Significant Terms Extraction in Squirro

Significant Terms Extraction in Squirro#

This section provides information on how the Significant Terms Extractor works and how it can be used inside a Squirro project.

Extracting Significant Terms#

Given a set of documents, the goal of significant terms extractor is to identify the set of words that can potentially describe a document within the text.

It is an unsupervised technique that constantly adapts itself at every call to maintain an up-to-date model.

The subsequent idea is to use this topic in various use cases:

Fast Look: From a group of documents, generate a word cloud and immediately see what are the core topics.
Clustering: Group documents together with the same set of significant terms and rank them according to the distance.
Sentiment Analysis: Show the negative and positive terms in the corpora.

How to use Significant Terms in Squirro#

Example of workflow:

{
    "dataset": {
        "infer": {
            "count": 1000,
            "query_string": "NOT ml_terms_version:1"
        },
        "train": {
            "count": 2500,
            "query_string": "*"
        }
    },
    "pipeline": [
        {
            "fields": [
                "body",
                "keywords.ml_terms_version",
                "keywords.terms"
            ],
            "batch_size": 100,
            "step": "loader",
            "type": "squirro_query"
        },
        {
            "fields": [
                "body"
            ],
            "step": "filter",
            "type": "empty"
        },
        {
            "fields": [
                "keywords.terms"
            ],
            "step": "filter",
            "type": "clear"
        },
        {
            "add_lemmization": false,
            "cache_lemmas": false,
            "filter_list": [],
            "input_field": [
                "body"
            ],
            "max_chunk_len": 2,
            "min_word_len": 4,
            "output_field": "keywords.terms",
            "p_significant_terms": 0.2,
            "save_model": true,
            "step": "embedder",
            "type": "terms_extraction"
        },
        {
            "fields": [
                "keywords.terms"
            ],
            "step": "saver",
            "tracking_facet_name": "ml_terms_version",
            "tracking_facet_value": "1",
            "type": "squirro_item"
        }
    ]
}

The parameters of the step are:

{
    "add_lemmization": false, # add lemmization to the words
    "cache_lemmas": false, # save the lemmas in a cache to improve the performances
    "filter_list": [], # List of terms you do not want to see
    "input_field": [ "body"], # where get the input text
    "max_chunk_len": 2, # max number of words in a chunk
    "min_word_len": 4, # min character in a words
    "output_field": "terms", # where store the output (list)
    "p_significant_terms": 0.2,  # % of important terms to pickup
    "save_model": true, # save the generate model
    "step": "embedder",
    "type": "terms_extraction"
},

The input must be text. HTML Cleaning and word splitting are performed by the embedder itself. The reason for this is to enhance parallelization and make the step scalable.

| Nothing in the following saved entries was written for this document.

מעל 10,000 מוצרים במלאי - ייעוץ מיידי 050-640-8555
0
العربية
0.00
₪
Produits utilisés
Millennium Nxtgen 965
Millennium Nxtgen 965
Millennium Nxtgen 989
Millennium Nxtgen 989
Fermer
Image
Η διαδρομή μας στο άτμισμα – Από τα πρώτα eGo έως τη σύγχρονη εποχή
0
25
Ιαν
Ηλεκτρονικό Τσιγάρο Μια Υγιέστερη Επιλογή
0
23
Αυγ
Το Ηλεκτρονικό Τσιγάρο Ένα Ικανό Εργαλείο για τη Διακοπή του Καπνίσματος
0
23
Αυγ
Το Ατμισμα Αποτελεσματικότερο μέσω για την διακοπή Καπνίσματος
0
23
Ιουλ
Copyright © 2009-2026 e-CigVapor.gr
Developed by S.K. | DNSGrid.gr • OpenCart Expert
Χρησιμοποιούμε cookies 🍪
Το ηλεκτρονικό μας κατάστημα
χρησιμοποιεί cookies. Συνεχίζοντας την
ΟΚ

The output is a list of significant words per document.

The lemmatization process reduces the words into primitive forms (e.g. better became good). It is very useful but it also impacts the overall performance.

In this case, it is important to define both Train and Inference jobs.

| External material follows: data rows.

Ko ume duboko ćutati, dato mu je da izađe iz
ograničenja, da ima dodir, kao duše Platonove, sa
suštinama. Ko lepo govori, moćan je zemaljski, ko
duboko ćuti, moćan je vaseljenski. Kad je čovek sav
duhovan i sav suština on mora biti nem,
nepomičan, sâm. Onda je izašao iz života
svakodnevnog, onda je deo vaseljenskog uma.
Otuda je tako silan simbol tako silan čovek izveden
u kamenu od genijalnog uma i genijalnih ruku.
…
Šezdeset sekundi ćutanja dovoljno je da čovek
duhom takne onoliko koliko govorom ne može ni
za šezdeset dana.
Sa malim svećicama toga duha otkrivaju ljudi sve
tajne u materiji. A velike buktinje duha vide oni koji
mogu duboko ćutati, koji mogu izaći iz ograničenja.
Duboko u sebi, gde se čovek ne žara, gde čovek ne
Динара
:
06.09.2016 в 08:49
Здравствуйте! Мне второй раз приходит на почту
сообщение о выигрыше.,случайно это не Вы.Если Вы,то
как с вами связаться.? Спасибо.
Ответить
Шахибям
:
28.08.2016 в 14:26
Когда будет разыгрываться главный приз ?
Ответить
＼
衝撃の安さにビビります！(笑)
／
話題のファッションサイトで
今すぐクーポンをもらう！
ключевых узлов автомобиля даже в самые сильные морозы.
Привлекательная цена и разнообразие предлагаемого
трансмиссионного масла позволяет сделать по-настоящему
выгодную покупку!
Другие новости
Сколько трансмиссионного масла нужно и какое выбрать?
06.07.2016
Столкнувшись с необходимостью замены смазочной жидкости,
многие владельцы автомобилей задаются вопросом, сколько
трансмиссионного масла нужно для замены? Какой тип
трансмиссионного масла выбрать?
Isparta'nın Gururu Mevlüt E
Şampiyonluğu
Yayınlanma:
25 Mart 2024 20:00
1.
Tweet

Train: Generates an initial model. Therefore, there must be at least an interesting number of documents to produce a significant output from the beginning. It does not save the list back on the original item.
Inference: Loads the model, updates it with the words in the current document, then produces the list and saves the new model.

Note: The inference must be applied also to the train data to generate the significant term list.

Scroll timeout#

For slower servers, the scroll timeout for the queries may need to be lengthened. This is the case if the workflow reports errors including the error string No search context found for id.

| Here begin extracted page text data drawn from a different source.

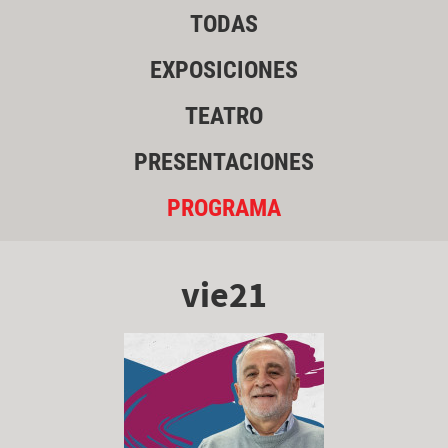
TODAS
EXPOSICIONES
TEATRO
PRESENTACIONES
PROGRAMA
vie21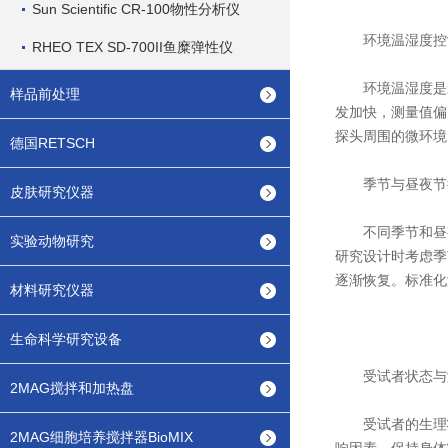
Sun Scientific CR-100物性分析仪
环境温湿度控
RHEO TEX SD-700II鱼糜弹性仪
环境温湿度是影响
样品前处理
发加快，测量值偏
探头周围的微环境
德国RETSCH
季节与昼夜节
皮肤研究仪器
不同季节和昼夜
实验动物研究
研究设计时考虑季
逐渐恢复。标准化
材料研究仪器
生命科学研究设备
受试者状态与
2MAG搅拌和加热盘
受试者的生理状
2MAG细胞培养搅拌器BioMIX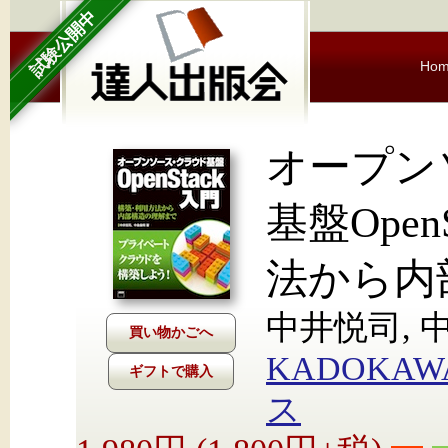
試験公開中
Ho
オープン
基盤Ope
法から内
中井悦司, 
KADOKA
ギフトで購入
ス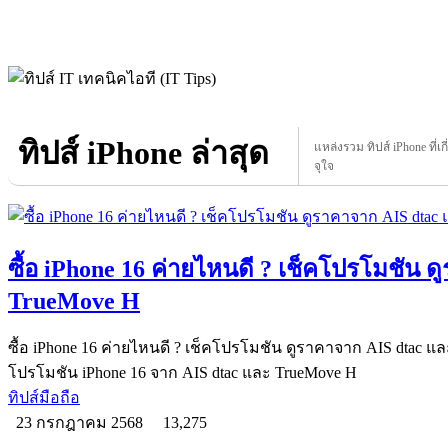
ทิปส์ iPhone ล่าสุด
แหล่งรวม ทิปส์ iPhone ที่เก
จุใจ
ซื้อ iPhone 16 ค่ายไหนดี ? เช็คโปรโมชัน 
TrueMove H
ซื้อ iPhone 16 ค่ายไหนดี ? เช็คโปรโมชัน ดูราคาจาก AIS dtac 
โปรโมชัน iPhone 16 จาก AIS dtac และ TrueMove H
ทิปส์มือถือ
23 กรกฎาคม 2568
13,275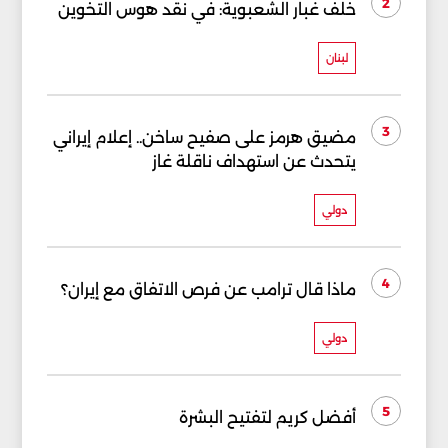
2
خلف غبار الشعبوية: في نقد هوس التخوين
لبنان
3
مضيق هرمز على صفيح ساخن.. إعلام إيراني
يتحدث عن استهداف ناقلة غاز
دولي
4
ماذا قال ترامب عن فرص الاتفاق مع إيران؟
دولي
5
أفضل كريم لتفتيح البشرة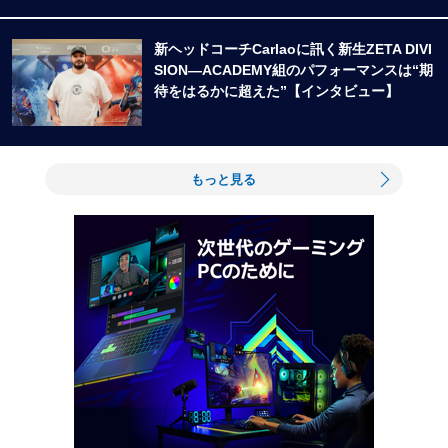
新ヘッドコーチCarlaoに訊く新生ZETA DIVI
SION―ACADEMY組のパフォーマンスは“期
待をはるかに超えた”【インタビュー】
もっと見る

This can be done by changing the dataset parameters like this:

{
    "dataset": {
        "infer": {
            "count": 1000,
            "kwargs": {
                "scroll": "30m"
            },
            "query_string": "NOT ml_terms_version:1"
        },
        "train": {
            "count": 2500,
            "kwargs": {
                "scroll": "30m"
            },
            "query_string": "*"
        }
    },
    …
}

libNLP Information#

For information about how the TermsExtractionEmbedder functions as part of the Embedders Package within libNLP, see TermsExtractionEmbedder.